Bryan Gaus, senior general manager of Westfield Trumbull, said several retailers have recently opened or plan to open, including Lush, The Limited, Sephora, PS by Aeropostale, Crazy 8, Forever 21 and Ten Asian Bistro.
He credited much of the interest by retailers to the mall’s $42 million renovation in 2010.
“We’ve seen some great progress. We’re optimistic about the holiday season,” Gaus said.
Like his peers, Gaus would not comment on his vacancy rate, but referred to a Westfield Group half-year report issued in August that said its U.S. portfolio was 92.7 percent leased.
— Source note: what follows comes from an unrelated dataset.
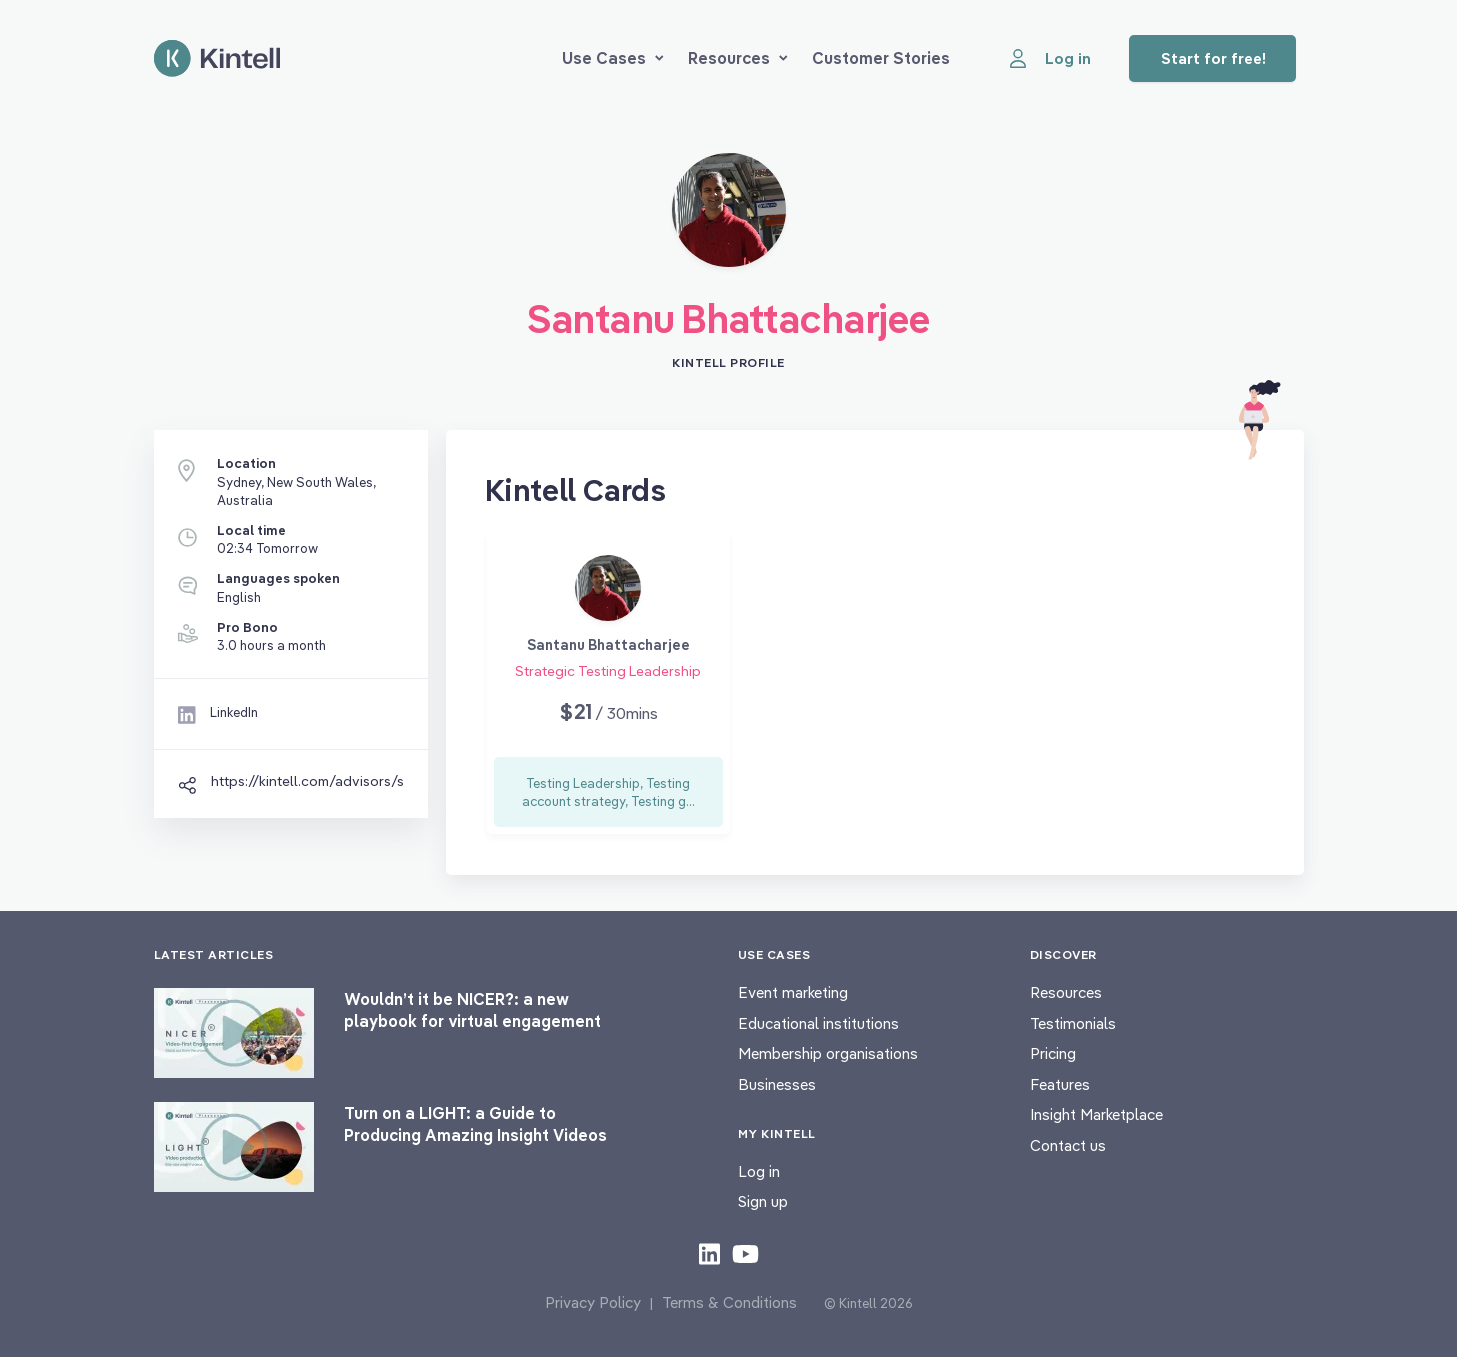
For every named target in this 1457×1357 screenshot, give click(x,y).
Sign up (763, 1201)
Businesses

The Stamford Town Center, a Taubman property, also has seen an influx of retailers in the past few months and expects to welcome L’Occitane en Provence soon.
“They do an amazing job with their soaps and hand lotions,” said general manager Meredith Keeler, who took the job at the 140-store mall in early May. “We’ve had a very strong year of leasing. The way leasing works, it’s a continual conversation. Chico’s, Teavana and the Art of Shaving all joined us in April, and Plan B Burger Bar opened at the beginning of August.”
Management of the Danbury Fair mall, a Macerich Co., property with more than 180 stores, also has seen an uptick in leasing activity with the expected arrival of Rocky Mountain Chocolate Factory in late October and the coming of L.L. Bean, Microsoft, Vera Bradley, Lucky Brand Jeans and Carmen Steffens in the past several months.
“Just this year, we’ve opened stores that have strong regional appeal. Our occupancy rate has been very strong,” said marketing manager Melissa Eigen, declining to disclose a figure.
The mall’s location in northern Fairfield County is attractive to retailers because it draws shoppers from New York state as well as that area.
“We serve a dual market,” Eigen said.
As the economy slowly improves, more retailers are looking for places where they can expand and improve their revenue, said Steve Blank, a senior fellow with the Urban Land Institute.
“They’re looking at markets where they are not represented,” he said, commenting that indoor malls are still where many high-end retailers and department stores want to be. “If you’re a retailer, you have to go where the shoppers are.”
Mall occupancy at “A” malls and their Tier 1 developers, such as Simon, Taubman, General Growth, Westfield and Macerich, has been on the rise for nearly two years, said Craig Johnson, president of Customer Growth Partners, a New Canaan-based consumer and retail consulting firm.
“Many `B’ and most `C’ malls are still challenged by high vacancy rates, particularly when their owners are second-tier players or privately held developers with limited access to the capital needed to refurbish long-aging malls,” he said. “But at least in many `A’ malls, developers, after many years, are beginning to reach positive re-lease spreads — the difference between the net rents achieved from new tenants versus what was paid by the old tenants they replaced.”
Malls in the “A” category typically have revenue of $500 per square foot and up, while “B” category malls are in the $375 to $500 per square foot range, said Jeff Green, president and chief executive officer of Jeff Green Partners, an adviser to retail property owners and developers.
He said he would consider the malls in Stamford, Milford and Trumbull “B-plus” malls and Danbury an “A” mall.
While Stamford Town Center became more inviting with the reconstruction of its entrance with various restaurants, it still is challenged by its multi-story layout, Green said.
“There are still people who will bypass it to shop at the hot streets of Westport, New Canaan and Greenwich,” he said. “The Connecticut Post mall and Trumbull are very stable malls. Danbury has really upgraded its tenants, and really succeeded in taking it up a notch in terms of quality.”